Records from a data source
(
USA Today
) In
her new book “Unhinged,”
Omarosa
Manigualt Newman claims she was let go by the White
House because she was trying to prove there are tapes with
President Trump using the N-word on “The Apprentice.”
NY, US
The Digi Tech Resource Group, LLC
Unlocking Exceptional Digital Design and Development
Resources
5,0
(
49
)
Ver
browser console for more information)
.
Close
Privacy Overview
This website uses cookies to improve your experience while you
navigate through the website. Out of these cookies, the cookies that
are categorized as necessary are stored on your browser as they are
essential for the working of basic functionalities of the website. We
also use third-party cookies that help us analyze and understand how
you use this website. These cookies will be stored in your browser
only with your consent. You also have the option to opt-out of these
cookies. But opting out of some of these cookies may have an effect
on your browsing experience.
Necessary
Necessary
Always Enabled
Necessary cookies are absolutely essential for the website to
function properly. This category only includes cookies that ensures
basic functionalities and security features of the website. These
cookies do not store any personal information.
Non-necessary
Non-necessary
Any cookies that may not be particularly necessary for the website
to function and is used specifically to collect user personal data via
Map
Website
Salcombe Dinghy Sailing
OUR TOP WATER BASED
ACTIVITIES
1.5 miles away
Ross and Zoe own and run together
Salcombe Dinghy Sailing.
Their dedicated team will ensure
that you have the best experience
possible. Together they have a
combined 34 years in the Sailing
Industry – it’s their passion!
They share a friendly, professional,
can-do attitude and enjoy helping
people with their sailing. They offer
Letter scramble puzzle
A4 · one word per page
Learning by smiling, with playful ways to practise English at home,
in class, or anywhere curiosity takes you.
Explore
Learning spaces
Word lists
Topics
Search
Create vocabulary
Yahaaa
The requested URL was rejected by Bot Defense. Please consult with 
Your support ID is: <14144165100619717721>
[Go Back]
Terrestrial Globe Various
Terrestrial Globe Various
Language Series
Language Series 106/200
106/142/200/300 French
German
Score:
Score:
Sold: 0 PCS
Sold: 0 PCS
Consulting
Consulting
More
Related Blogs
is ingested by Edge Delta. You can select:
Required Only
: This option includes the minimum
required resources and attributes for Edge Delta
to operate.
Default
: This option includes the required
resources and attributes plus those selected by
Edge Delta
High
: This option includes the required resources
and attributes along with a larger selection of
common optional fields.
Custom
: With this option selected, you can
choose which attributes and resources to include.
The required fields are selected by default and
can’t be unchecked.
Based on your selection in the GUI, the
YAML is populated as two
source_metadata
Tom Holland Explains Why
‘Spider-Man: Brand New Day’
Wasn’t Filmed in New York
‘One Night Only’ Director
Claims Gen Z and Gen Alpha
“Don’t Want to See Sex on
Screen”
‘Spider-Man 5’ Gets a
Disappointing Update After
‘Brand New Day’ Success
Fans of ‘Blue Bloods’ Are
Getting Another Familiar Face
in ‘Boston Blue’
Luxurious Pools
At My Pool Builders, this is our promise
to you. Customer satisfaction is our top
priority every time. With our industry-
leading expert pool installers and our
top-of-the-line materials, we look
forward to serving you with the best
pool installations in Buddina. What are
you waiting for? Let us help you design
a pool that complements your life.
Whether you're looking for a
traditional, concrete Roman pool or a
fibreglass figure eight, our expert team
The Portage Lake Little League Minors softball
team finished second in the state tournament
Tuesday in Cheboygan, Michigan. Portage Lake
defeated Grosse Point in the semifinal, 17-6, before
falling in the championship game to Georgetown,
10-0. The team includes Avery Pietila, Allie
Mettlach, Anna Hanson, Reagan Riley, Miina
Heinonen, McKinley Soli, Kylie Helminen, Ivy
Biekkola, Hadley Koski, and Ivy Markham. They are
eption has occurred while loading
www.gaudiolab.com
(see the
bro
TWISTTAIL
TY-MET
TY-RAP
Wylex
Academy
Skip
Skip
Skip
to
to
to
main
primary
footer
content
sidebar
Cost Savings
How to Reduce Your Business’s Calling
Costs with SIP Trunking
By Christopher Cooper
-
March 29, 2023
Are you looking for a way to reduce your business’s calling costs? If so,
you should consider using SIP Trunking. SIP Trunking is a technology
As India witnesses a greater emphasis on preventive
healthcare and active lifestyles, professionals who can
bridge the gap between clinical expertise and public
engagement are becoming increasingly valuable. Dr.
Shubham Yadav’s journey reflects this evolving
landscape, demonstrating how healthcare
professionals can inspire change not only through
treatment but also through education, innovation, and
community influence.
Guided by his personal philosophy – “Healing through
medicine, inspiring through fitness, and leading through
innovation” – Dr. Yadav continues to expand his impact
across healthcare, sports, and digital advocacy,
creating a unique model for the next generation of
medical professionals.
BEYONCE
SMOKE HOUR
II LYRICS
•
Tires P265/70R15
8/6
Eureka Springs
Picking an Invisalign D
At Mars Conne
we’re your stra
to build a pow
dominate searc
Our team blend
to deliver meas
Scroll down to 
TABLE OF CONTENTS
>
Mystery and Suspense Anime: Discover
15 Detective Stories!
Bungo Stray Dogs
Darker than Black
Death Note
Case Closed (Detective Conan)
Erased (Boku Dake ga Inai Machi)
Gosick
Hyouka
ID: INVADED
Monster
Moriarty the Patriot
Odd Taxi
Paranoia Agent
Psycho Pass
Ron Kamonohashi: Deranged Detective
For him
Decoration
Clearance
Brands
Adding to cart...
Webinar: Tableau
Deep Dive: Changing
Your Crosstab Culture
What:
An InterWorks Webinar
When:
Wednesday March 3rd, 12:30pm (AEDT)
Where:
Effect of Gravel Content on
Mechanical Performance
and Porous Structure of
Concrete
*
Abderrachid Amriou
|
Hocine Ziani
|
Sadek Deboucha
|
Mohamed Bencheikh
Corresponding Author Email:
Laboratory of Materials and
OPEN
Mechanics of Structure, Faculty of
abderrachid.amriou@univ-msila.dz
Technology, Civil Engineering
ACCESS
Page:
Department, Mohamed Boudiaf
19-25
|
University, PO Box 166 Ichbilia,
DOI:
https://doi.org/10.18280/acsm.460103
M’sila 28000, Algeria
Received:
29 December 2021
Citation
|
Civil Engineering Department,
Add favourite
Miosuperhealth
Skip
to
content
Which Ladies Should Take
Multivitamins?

◆ Instructions to follow:
Report the lines above that contain "looking".

◆ Task answer:
Whether you're looking for a
Are you looking for a way to reduce your business’s calling costs? If so,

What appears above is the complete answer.